The new law lifts competitive bidding requirements, among other things, “in order to restore the Retirement Fund’s relationships with service providers and contractors who terminated or suspended their relationships with the Retirement Fund between Sept. 5, 2011” and the effective date of the new law.

Besides helping bring back Wilshire Associates and some money managers, Igisomar said the new law will help the Fund invest its assets again in profitable investments and “suppress the crisis” that added to the Fund’s existing problems.

Under law, the Fund is not authorized to invest its assets and portfolio without the advice of an investment expert or consultant.

“Now that [P.L. 17-51] is repealed, it’s highly favorable that money managers will come back, it’s highly favorable that Wilshire will come back but I cannot guarantee until they’ll actually get in,” Igisomar told Saipan Tribune.

Around 1:30pm yesterday, Fitial went to the nearby legislative building on Capital Hill to sign the repealer law in front of lawmakers and Fund officials.

Rep. Froilan Tenorio (Cov-Saipan), the only House member who voted “no” to the repealer bill on Tuesday, left the House chamber shortly before the governor was to sign the measure.

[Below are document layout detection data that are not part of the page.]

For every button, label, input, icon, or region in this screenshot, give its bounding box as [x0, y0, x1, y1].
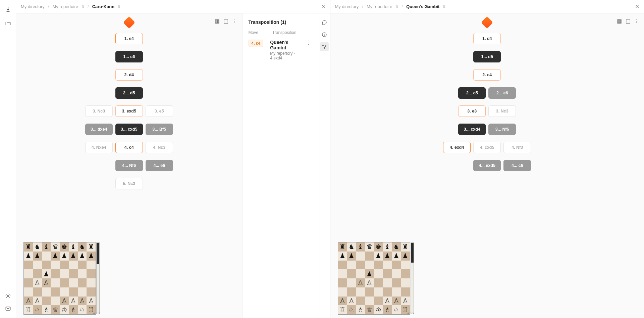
square[interactable]: ♜	[87, 242, 96, 252]
square[interactable]: ♟	[42, 269, 51, 278]
tree-area-left[interactable]: ▦ ◫ ⋮ 1. e41... c62. d42... d53. Nc33. e…	[16, 13, 242, 318]
square[interactable]	[60, 269, 69, 278]
tree-node[interactable]: 3... Bf5	[146, 124, 173, 135]
gear-icon[interactable]	[5, 292, 11, 299]
square[interactable]	[374, 287, 383, 297]
square[interactable]	[392, 278, 401, 287]
tree-node[interactable]: 3. Nc3	[85, 105, 113, 117]
square[interactable]: ♟	[347, 252, 356, 261]
tree-node[interactable]: 3... cxd5	[115, 124, 143, 135]
square[interactable]	[24, 278, 33, 287]
square[interactable]: ♙	[356, 278, 365, 287]
square[interactable]	[51, 261, 60, 270]
square[interactable]: ♟	[69, 252, 78, 261]
more-icon[interactable]: ⋮	[633, 17, 640, 24]
square[interactable]: ♔	[60, 305, 69, 314]
square[interactable]	[69, 278, 78, 287]
square[interactable]	[338, 269, 347, 278]
tree-node[interactable]: 4... e6	[146, 160, 173, 171]
folder-icon[interactable]	[5, 20, 11, 27]
board-toggle-icon[interactable]: ▦	[616, 17, 623, 24]
square[interactable]	[78, 278, 87, 287]
square[interactable]: ♕	[51, 305, 60, 314]
square[interactable]	[401, 261, 410, 270]
square[interactable]: ♘	[392, 305, 401, 314]
square[interactable]	[347, 269, 356, 278]
tree-node[interactable]: 4. Nc3	[146, 142, 173, 153]
square[interactable]	[356, 252, 365, 261]
square[interactable]: ♔	[374, 305, 383, 314]
tree-root[interactable]	[481, 16, 493, 29]
square[interactable]	[42, 252, 51, 261]
tree-node[interactable]: 4. Nxe4	[85, 142, 113, 153]
square[interactable]	[374, 297, 383, 306]
square[interactable]: ♟	[365, 269, 374, 278]
square[interactable]: ♚	[374, 242, 383, 252]
tree-node[interactable]: 1... d5	[473, 51, 501, 62]
square[interactable]	[24, 269, 33, 278]
square[interactable]	[69, 287, 78, 297]
square[interactable]: ♗	[42, 305, 51, 314]
square[interactable]	[365, 287, 374, 297]
square[interactable]	[347, 278, 356, 287]
split-view-icon[interactable]: ◫	[223, 17, 229, 24]
square[interactable]: ♟	[78, 252, 87, 261]
square[interactable]: ♙	[347, 297, 356, 306]
square[interactable]: ♟	[374, 252, 383, 261]
tree-node[interactable]: 3... dxe4	[85, 124, 113, 135]
square[interactable]	[60, 278, 69, 287]
chevron-updown-icon[interactable]: ⇅	[80, 5, 84, 8]
square[interactable]: ♙	[60, 297, 69, 306]
square[interactable]	[356, 261, 365, 270]
square[interactable]	[24, 261, 33, 270]
tree-node[interactable]: 2. c4	[473, 69, 501, 81]
square[interactable]	[383, 269, 392, 278]
square[interactable]	[60, 287, 69, 297]
square[interactable]	[383, 278, 392, 287]
crumb-2[interactable]: Queen's Gambit	[406, 4, 439, 9]
square[interactable]	[51, 269, 60, 278]
crumb-0[interactable]: My directory	[335, 4, 359, 9]
transposition-row[interactable]: 4. c4 Queen's Gambit My repertory · 4.ex…	[243, 36, 319, 64]
crumb-1[interactable]: My repertoire	[52, 4, 78, 9]
square[interactable]: ♘	[347, 305, 356, 314]
square[interactable]	[365, 261, 374, 270]
square[interactable]	[338, 278, 347, 287]
square[interactable]: ♙	[338, 297, 347, 306]
square[interactable]: ♗	[69, 305, 78, 314]
info-icon[interactable]	[320, 30, 329, 39]
crumb-2[interactable]: Caro-Kann	[92, 4, 114, 9]
square[interactable]: ♞	[392, 242, 401, 252]
square[interactable]	[365, 252, 374, 261]
square[interactable]	[356, 297, 365, 306]
tree-node[interactable]: 3. Nc3	[488, 105, 516, 117]
tree-node[interactable]: 2. d4	[115, 69, 143, 81]
square[interactable]: ♙	[392, 297, 401, 306]
tree-node[interactable]: 3. e3	[458, 105, 486, 117]
square[interactable]: ♟	[33, 252, 42, 261]
tree-node[interactable]: 4... c6	[503, 160, 531, 171]
square[interactable]	[33, 261, 42, 270]
square[interactable]	[78, 287, 87, 297]
square[interactable]	[374, 278, 383, 287]
square[interactable]: ♞	[33, 242, 42, 252]
square[interactable]: ♟	[383, 252, 392, 261]
square[interactable]: ♘	[78, 305, 87, 314]
square[interactable]: ♗	[356, 305, 365, 314]
square[interactable]: ♝	[69, 242, 78, 252]
square[interactable]: ♙	[42, 278, 51, 287]
square[interactable]	[365, 297, 374, 306]
square[interactable]	[60, 261, 69, 270]
square[interactable]	[24, 287, 33, 297]
square[interactable]	[87, 287, 96, 297]
square[interactable]	[78, 261, 87, 270]
tree-node[interactable]: 3. e5	[146, 105, 173, 117]
tree-node[interactable]: 3... cxd4	[458, 124, 486, 135]
tree-root[interactable]	[123, 16, 135, 29]
square[interactable]	[51, 278, 60, 287]
tree-node[interactable]: 1. e4	[115, 33, 143, 44]
tree-node[interactable]: 1... c6	[115, 51, 143, 62]
board-toggle-icon[interactable]: ▦	[214, 17, 221, 24]
square[interactable]: ♛	[51, 242, 60, 252]
square[interactable]: ♟	[392, 252, 401, 261]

“Because I voted ‘no’ I shouldn’t be here,” Tenorio told Saipan Tribune.

Some Capital Hill observers said the timing of Fitial’s signing of the repealer came at a time when Lt. Gov. Eloy S. Inos-who signed P.L. 17-51 in September as acting governor-is currently off-island on medical leave. Others said that even if Inos is on-island, the repealer law would still be signed because the administration now sees the impact of P.L. 17-51 on the Fund.

The repealer bill, Senate Bill 17-94, Senate Draft 1, was offered by Senate Vice President Jude Hofschneider (R-Tinian), Sen. Juan Ayuyu (Ind-Rota), and Sen. Henry San Nicolas (Cov-Tinian).

House Floor Leader George Camacho (Ind-Saipan) also introduced a House repealer bill but an agreement between the House and Senate paved the way for the Senate bill to be passed and sent to the governor.

The new law says P.L. 17-51 “expands the liability risk for any person or entity dealing with the Fund to such an extent that service providers that were under contract prior to the enactment of Public Law No. 17-51 are terminating their agreements with the Fund.”

At the brief signing ceremony, Fitial said his administration will be working with the Legislature to come up with initiatives “that we believe will help strengthen the sustainability of the Retirement Fund.”

“This repealer, according to my understanding, will enable the existing Retirement Fund program to move forward without any problem. In other words, without this, I can see that there will problem with the Retirement Fund. With this repealer, [it will] remove the issue of uncertainties with money managers and consultants that we need to help the Fund move forward. This will place the Retirement Fund in its proper perspective and the right path moving forward,” the governor said.

After the signing, Fitial joined the House and Senate in their closed-door joint leadership meeting in the House chamber.

Since the Fund’s investment consultant terminated its contract with the pension agency last year, the board has been liquidating the Fund’s assets and putting the cash under the certificate of deposit account registry service, or CDARS program.

Igisomar said the money in this program only earns between 0.02 percent and 0.04 percent, much less than what the money could have earned had it been invested elsewhere. He said the lost opportunity may have cost the Fund millions of dollars, but the Fund has yet to determine the exact amount.

As of Dec. 27, 2011, some $90 million of the agency’s $256.7 million assets has already been transferred to the CDARS program. The board’s goal is to put all of its funds in the program until a new investment consultant is hired.